_Saved entries:_
--- START ---

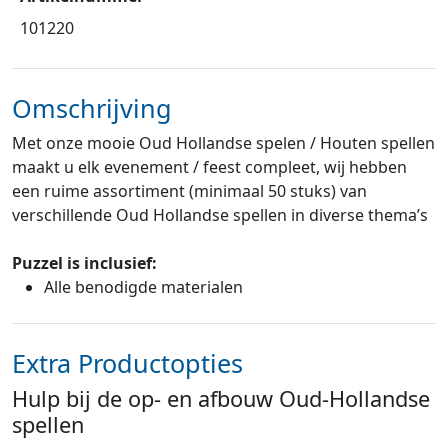
101220
Omschrijving
Met onze mooie Oud Hollandse spelen / Houten spellen
maakt u elk evenement / feest compleet, wij hebben
een ruime assortiment (minimaal 50 stuks) van
verschillende Oud Hollandse spellen in diverse thema’s
Puzzel
is inclusief:
Alle benodigde materialen
Extra Productopties
Hulp bij de op- en afbouw Oud-Hollandse
spellen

--- END ---

_How to complete this task:_
All records should be output exactly, with the pictures left out.

_Reply:_
101220
Omschrijving
Met onze mooie Oud Hollandse spelen / Houten spellen
maakt u elk evenement / feest compleet, wij hebben
een ruime assortiment (minimaal 50 stuks) van
verschillende Oud Hollandse spellen in diverse thema’s
Puzzel
is inclusief:
Alle benodigde materialen
Extra Productopties
Hulp bij de op- en afbouw Oud-Hollandse
spellen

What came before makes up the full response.